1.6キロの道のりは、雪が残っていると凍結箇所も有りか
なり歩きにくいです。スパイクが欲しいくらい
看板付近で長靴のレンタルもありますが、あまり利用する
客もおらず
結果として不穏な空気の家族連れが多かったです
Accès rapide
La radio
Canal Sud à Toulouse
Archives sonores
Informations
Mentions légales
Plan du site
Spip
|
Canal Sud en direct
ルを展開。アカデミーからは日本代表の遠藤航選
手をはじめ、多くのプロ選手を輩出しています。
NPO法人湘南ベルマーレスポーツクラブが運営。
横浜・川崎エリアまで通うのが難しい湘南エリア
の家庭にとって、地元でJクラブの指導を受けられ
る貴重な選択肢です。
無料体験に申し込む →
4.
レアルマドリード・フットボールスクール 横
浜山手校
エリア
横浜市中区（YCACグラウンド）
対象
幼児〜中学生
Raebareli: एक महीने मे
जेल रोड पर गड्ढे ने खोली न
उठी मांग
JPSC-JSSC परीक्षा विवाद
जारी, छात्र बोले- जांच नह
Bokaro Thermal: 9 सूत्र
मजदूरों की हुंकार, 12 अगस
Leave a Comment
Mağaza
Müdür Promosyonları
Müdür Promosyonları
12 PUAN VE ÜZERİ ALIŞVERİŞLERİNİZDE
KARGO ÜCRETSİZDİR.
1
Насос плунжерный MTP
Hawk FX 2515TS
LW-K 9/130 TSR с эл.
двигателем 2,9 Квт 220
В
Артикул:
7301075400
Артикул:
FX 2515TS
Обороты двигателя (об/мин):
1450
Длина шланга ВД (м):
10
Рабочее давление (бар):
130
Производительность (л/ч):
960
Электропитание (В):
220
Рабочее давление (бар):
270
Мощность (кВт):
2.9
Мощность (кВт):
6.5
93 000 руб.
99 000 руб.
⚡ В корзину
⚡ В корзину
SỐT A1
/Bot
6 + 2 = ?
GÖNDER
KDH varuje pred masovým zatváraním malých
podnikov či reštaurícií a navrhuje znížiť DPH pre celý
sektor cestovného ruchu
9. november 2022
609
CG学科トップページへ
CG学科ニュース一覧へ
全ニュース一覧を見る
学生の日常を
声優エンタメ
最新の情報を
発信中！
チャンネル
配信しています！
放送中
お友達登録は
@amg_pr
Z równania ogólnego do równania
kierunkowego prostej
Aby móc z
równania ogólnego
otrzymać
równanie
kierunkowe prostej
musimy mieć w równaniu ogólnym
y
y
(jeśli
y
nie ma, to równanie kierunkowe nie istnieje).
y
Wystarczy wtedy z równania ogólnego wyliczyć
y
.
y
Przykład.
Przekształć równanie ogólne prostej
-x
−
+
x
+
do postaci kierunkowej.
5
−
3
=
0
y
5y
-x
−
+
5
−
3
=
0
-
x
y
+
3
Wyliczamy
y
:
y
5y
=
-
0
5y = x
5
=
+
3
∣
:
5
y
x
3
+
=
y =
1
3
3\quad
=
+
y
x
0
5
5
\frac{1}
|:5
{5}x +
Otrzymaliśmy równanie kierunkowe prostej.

--*--

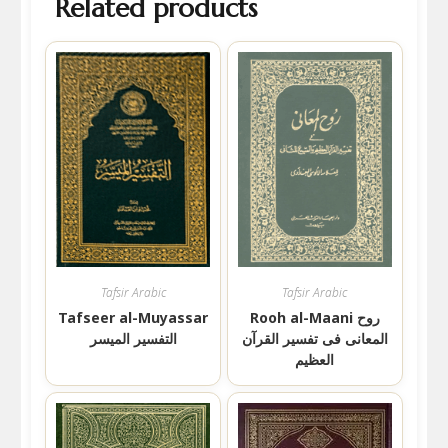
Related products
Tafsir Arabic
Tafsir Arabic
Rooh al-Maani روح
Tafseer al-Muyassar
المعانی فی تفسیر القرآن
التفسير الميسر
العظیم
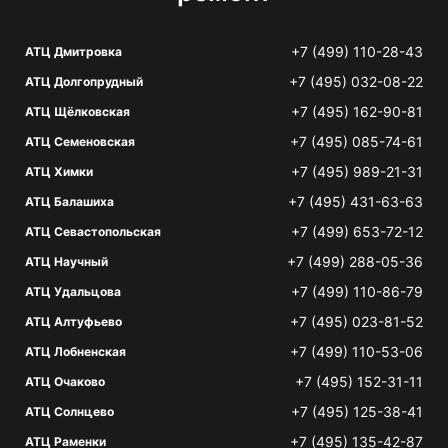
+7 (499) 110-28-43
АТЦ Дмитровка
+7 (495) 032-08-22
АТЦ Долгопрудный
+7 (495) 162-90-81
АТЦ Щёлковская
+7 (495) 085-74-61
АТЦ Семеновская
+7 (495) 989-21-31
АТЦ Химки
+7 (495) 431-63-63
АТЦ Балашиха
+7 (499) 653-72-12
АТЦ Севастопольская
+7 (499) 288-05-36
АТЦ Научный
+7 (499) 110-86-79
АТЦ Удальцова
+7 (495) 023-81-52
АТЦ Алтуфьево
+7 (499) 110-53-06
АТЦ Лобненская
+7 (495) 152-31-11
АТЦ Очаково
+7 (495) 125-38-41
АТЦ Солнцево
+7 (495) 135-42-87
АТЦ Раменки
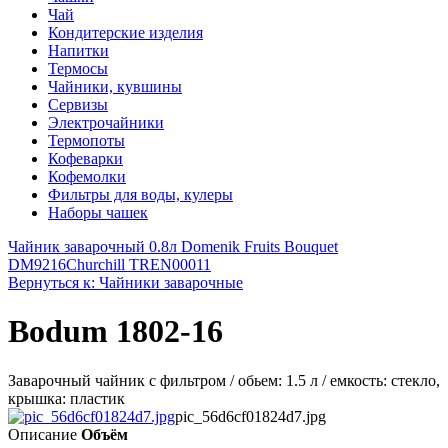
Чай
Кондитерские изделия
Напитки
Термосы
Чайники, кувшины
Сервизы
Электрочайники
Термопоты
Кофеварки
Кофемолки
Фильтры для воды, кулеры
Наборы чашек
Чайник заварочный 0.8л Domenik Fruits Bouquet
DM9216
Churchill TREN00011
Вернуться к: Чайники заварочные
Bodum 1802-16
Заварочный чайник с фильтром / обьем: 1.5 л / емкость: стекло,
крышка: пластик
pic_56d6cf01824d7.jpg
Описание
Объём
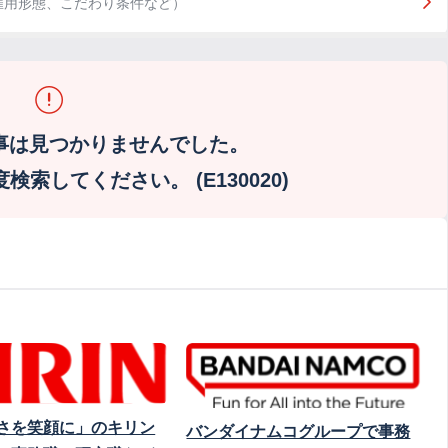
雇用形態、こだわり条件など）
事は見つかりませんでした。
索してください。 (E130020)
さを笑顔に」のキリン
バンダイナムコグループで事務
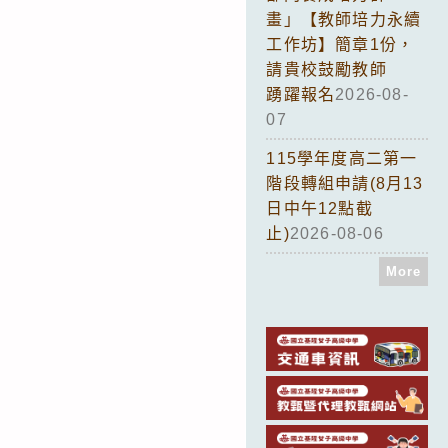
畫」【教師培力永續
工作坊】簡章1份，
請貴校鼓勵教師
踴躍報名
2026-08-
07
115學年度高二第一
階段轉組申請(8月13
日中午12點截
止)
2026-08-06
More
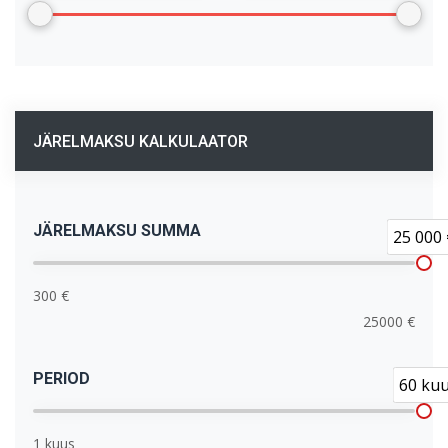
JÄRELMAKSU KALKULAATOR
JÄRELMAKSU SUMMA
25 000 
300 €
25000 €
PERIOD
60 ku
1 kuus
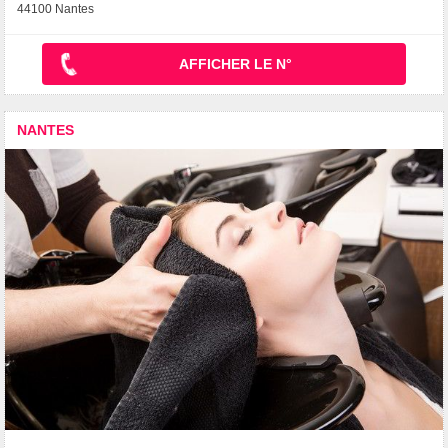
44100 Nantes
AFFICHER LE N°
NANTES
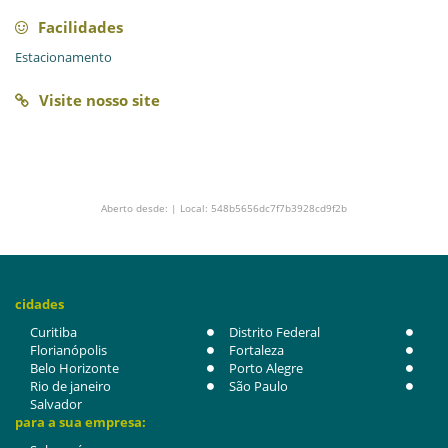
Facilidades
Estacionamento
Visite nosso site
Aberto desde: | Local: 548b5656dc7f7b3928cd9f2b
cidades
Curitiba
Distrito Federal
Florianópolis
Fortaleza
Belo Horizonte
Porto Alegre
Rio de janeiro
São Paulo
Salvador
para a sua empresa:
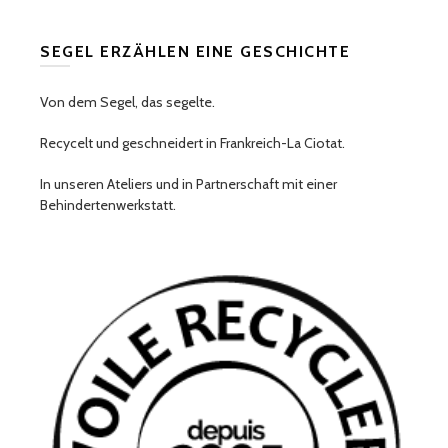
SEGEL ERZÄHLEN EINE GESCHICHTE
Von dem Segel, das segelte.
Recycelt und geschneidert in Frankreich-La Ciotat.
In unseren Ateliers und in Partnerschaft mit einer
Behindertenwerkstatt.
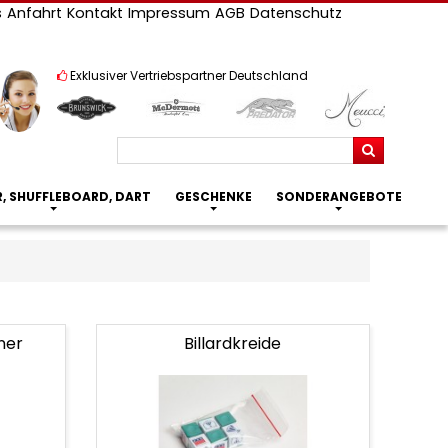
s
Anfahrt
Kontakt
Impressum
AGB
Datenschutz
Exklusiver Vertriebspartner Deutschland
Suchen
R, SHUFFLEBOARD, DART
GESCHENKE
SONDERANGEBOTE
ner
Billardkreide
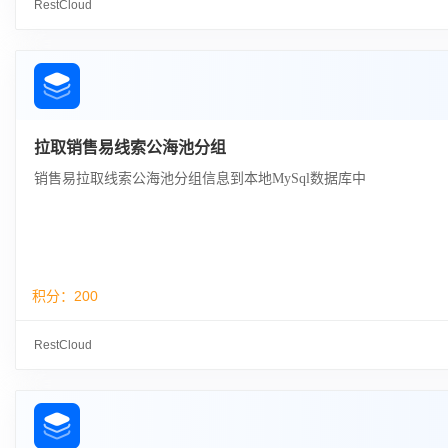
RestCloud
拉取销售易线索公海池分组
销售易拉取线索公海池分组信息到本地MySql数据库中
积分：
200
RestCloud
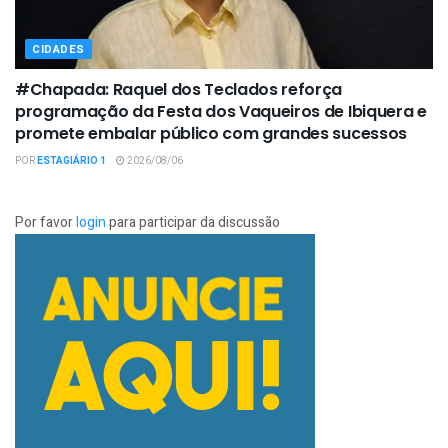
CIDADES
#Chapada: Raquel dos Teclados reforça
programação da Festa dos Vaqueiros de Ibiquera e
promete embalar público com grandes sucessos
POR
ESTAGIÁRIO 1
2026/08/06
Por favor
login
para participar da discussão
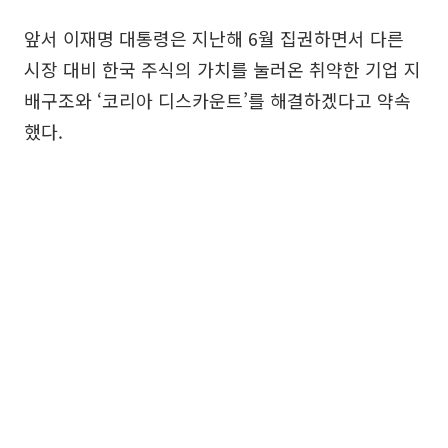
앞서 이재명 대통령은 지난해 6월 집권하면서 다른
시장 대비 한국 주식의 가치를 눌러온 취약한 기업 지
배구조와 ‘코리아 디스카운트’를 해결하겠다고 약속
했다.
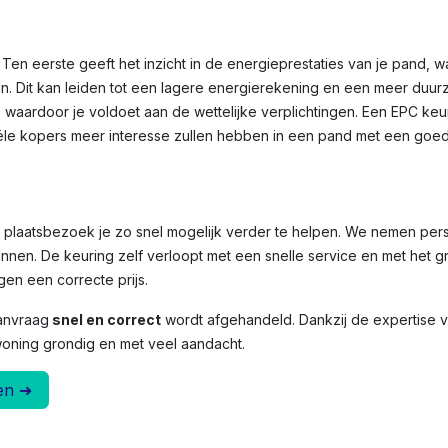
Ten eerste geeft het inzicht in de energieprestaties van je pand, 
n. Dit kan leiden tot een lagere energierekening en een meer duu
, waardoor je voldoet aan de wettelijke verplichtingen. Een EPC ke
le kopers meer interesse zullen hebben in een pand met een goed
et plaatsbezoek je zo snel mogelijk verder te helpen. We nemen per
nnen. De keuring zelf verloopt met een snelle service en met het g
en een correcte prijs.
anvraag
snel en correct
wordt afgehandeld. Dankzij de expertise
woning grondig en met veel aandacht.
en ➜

--*--

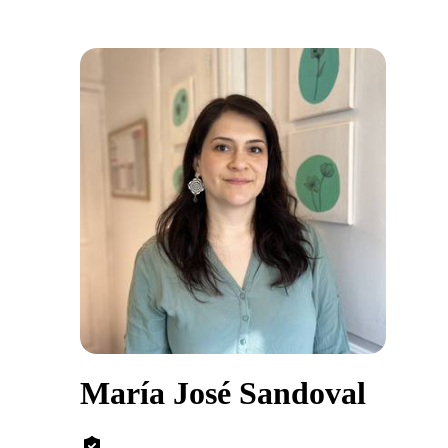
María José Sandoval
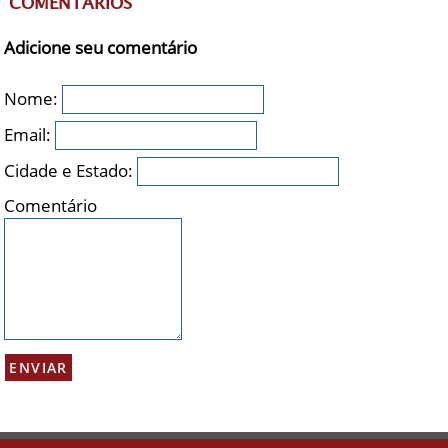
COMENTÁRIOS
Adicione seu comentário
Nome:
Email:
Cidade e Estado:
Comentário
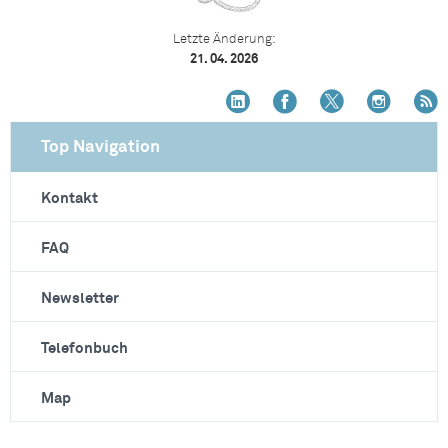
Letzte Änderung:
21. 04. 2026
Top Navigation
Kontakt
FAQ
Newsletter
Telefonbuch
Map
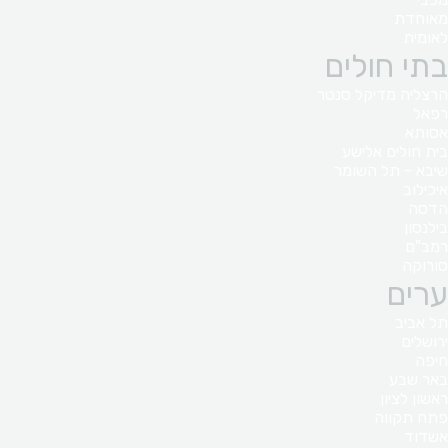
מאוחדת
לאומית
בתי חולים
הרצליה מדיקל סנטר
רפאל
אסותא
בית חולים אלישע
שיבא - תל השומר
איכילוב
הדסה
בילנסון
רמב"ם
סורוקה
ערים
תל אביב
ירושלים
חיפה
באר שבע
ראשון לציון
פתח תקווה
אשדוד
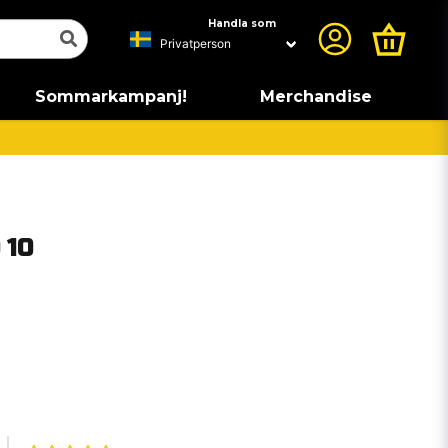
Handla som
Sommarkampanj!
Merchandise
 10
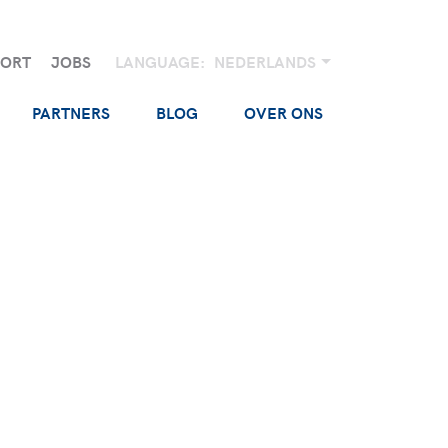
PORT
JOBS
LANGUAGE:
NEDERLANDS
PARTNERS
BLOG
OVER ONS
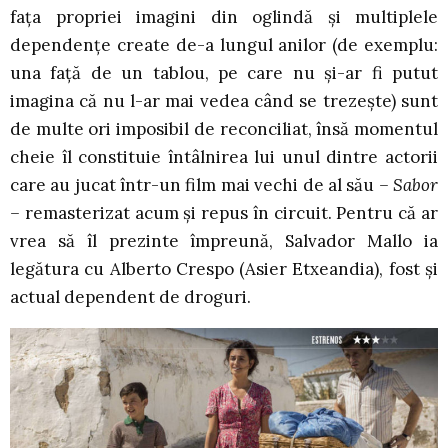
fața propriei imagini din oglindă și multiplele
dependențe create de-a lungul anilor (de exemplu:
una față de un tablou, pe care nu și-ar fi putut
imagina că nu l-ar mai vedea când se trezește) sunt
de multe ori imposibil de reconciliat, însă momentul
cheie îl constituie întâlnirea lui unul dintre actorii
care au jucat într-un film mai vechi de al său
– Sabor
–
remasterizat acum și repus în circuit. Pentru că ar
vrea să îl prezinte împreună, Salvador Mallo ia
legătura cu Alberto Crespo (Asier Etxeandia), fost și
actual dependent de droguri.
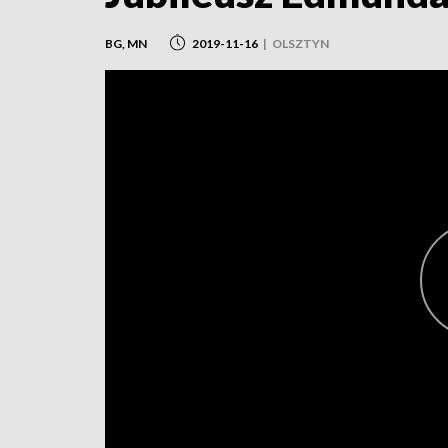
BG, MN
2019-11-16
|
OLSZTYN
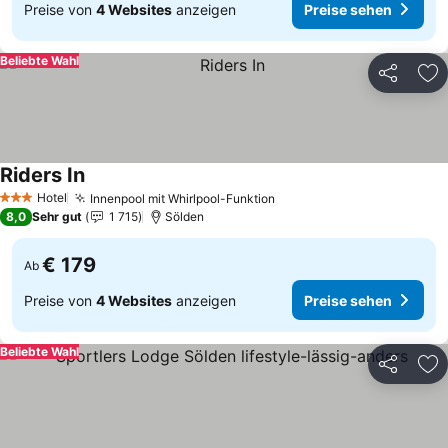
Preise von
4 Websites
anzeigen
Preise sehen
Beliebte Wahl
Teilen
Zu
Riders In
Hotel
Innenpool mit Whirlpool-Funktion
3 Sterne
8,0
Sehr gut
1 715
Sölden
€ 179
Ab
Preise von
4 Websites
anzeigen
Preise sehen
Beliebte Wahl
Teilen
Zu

--*--

EXERCISE OBJECTIVE |
Throughout the records, the word "równanie" shows up on certain lines. Report how many lines, with only the number.

OUTPUT OF THE EXERCISE |
4